Gosdin filed open record requests with the county tax assessor-collector, City of Glen Rose, county and district clerk's office, Somervell County Sheriff's Department and GRISD. He provided those records to me, as well as copies of Harper's requests.
Jo Spurger, administrative assistant in the sheriff's department, responded to Gosdin that Harper filed 30 requests for information in 2008 and 15 requests in 2009.
The Texas Attorney General does not allow requesters to be charged for any hours that aren't within its guidelines for personnel fees, copy fees, media fees, or compilation. “Few hours spent fall within their guidelines,” Spurger noted.

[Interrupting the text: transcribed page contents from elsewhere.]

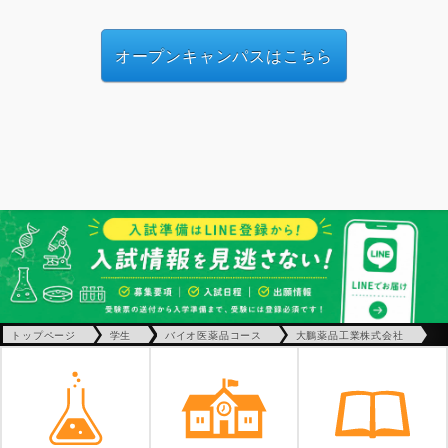
オープンキャンパスはこちら
トップページ
学生
バイオ医薬品コース
大鵬薬品工業株式会社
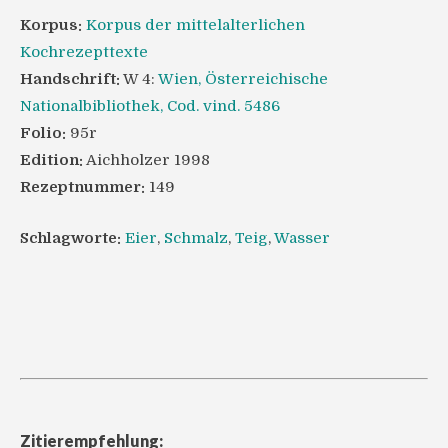
Korpus:
Korpus der mittelalterlichen
Kochrezepttexte
Handschrift:
W 4:
Wien, Österreichische
Nationalbibliothek, Cod. vind. 5486
Folio:
95r
Edition:
Aichholzer 1998
Rezeptnummer:
149
Schlagworte:
Eier
,
Schmalz
,
Teig
,
Wasser
Zitierempfehlung:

She also wrote that any request for information generally requires at least one hour of personnel time, plus whatever supplies such as copy paper are used. The guidelines in the AG's Administrative Code only allow an agency to charge for copies for a request that exceeds 50 pages.
“Many requests that require a brief to the attorney general are in-depth requests that can use 20+ man-hours to research, write the brief and make copies for the attorney general,” Spurger wrote Gosdin. “These are all generally hours for which the department has no recourse for reimbursement.”
If an attorney's opinion is needed, Somervell County Attorney Ron Hankins' office is contacted. Those also hours cannot charged back to anyone under Administrative Code guidelines.
Candace Garrett, county and district clerk, responded to Gosdin that she had 28 e-mail requests from Harper and one handwritten/typed request since June 2008.
City Secretary Peggy Busch wrote Gosdin that Harper's recent requests took about three hours and cost about $54.
Back to the Austin lawsuit. A taxpayer in 2007 sued the Eanes Independent School District there, saying its practice of responding to “voluminous open records requests” was an illegal expenditure of public funds.
According to the AP story, Ratliff claimed that a small group of residents made nearly 1,000 requests totaling about 100,000 pages of records. He further claimed that the cost of complying with the requests was more than $500,000.
The Texas Legislature eventually amended the Public Information Act so that governments can bill for requests that take more than 36 man-hours in a 12-month period. The only exemptions were “recognized” media outlets.
So are serial requesters such as Harper looking out for the public interest or clogging up resources of already hamstrung local government entities? The law is on Harper's side. I, for one, am glad to see her set up with her video camera in the corner at public meetings. I've used her Web site to look at video and minutes and records she's posted.
But how much is enough? And how much is too much? You be the judge…and let your elected officials know what you think because the law was designed to protect the people. These are your records, not theirs.